¡EL JEFE SUPREMO DE LA IGLESIA ES PEDRO! YO SOY AQUEL QUE LE HE DADO TODO PODER.

25 de marzo de 1978      Sábado Santo LEGION ALMAS PEQUEÑAS. MARGARITA.

J- Respeta las enseñanzas de los Padres de la Iglesia, y no de los que se han cubierto con una piel de cordero para extraviar a mis ovejas fieles.

M- ¿Cómo reconocerlos?

J- Por las obras de división. Toda base que no descansa sobre Mi Representante es friable y amenazada de destrucción.

Toda desviación de las palabras del Santo Padre es culpable.

Cada pastor debe cargar con sus responsabilidades ante Mi, en concordancia con Aquel que Me representa.

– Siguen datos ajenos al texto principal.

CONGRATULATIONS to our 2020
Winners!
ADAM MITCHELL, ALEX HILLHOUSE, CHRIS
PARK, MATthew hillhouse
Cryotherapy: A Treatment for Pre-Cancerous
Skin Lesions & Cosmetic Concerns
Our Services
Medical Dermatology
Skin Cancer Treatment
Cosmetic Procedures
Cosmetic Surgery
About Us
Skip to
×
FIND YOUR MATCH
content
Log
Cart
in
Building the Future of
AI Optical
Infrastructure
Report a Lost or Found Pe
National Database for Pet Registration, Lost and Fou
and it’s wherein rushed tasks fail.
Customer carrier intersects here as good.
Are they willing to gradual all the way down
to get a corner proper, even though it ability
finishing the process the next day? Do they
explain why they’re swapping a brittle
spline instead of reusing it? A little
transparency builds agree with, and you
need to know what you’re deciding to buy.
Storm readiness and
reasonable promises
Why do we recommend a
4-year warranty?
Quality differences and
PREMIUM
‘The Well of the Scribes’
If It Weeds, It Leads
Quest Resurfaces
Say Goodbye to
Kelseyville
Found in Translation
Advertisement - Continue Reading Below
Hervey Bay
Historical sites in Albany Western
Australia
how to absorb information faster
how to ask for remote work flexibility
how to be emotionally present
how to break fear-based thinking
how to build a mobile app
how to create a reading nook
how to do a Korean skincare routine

En mi rebaño hay lobos disfrazados: unos Obispos, unos Superiores, son como unos Capitanes, solos dueños a bordo. ¡Abusan de su autoridad… no es la de Pedro!

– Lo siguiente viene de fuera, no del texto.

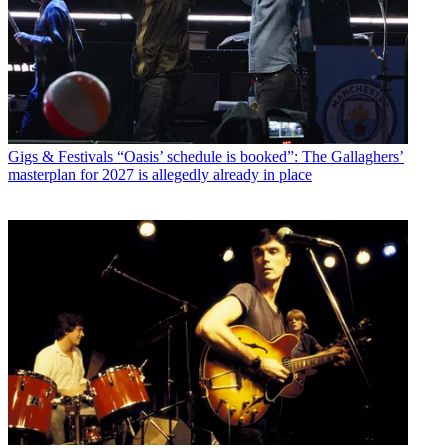
Gigs & Festivals
“Oasis’ schedule is booked”: The Gallaghers’
masterplan for 2027 is allegedly already in place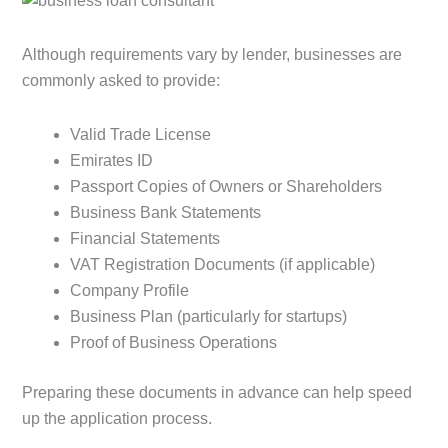
Although requirements vary by lender, businesses are
commonly asked to provide:
Valid Trade License
Emirates ID
Passport Copies of Owners or Shareholders
Business Bank Statements
Financial Statements
VAT Registration Documents (if applicable)
Company Profile
Business Plan (particularly for startups)
Proof of Business Operations
Preparing these documents in advance can help speed
up the application process.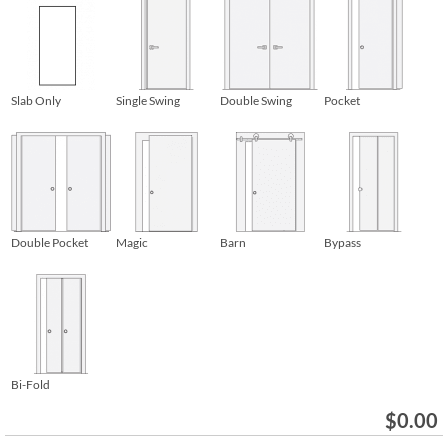
Slab Only
Single Swing
Double Swing
Pocket
Double Pocket
Magic
Barn
Bypass
Bi-Fold
$
0.00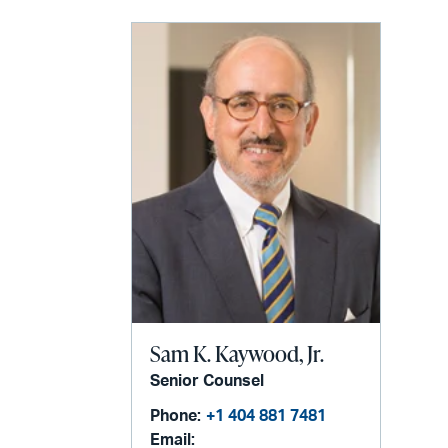
Sam K. Kaywood, Jr.
Senior Counsel
Phone:
+1 404 881 7481
Email: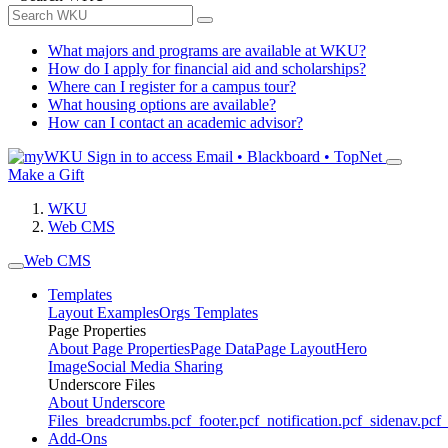
What majors and programs are available at WKU?
How do I apply for financial aid and scholarships?
Where can I register for a campus tour?
What housing options are available?
How can I contact an academic advisor?
Sign in to access
Email • Blackboard • TopNet
Make a Gift
WKU
Web CMS
Web CMS
Templates
Layout Examples
Orgs Templates
Page Properties
About Page Properties
Page Data
Page Layout
Hero
Image
Social Media Sharing
Underscore Files
About Underscore
Files
_breadcrumbs.pcf
_footer.pcf
_notification.pcf
_sidenav.pcf
_
Add-Ons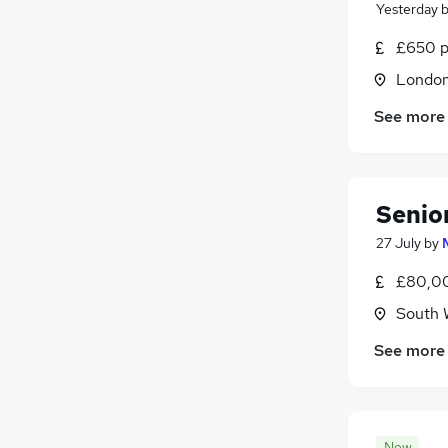
Yesterday
£650 p
Londo
See more
Senio
27 July
by
£80,00
South 
See more
New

¡Hay que rezar mucho pues son unos desgraciados que pagarán muy caro su orgullo!

¡EL JEFE SUPREMO DE LA IGLESIA ES PEDRO!

YO SOY AQUEL QUE LE HE DADO TODO PODER. Todo poder depende de este poder que viene de Mí.

No comprime: es Amor y Caridad. Es acogida a los infelices. He dado lo mejor de Mí mismo a Mi Servidor.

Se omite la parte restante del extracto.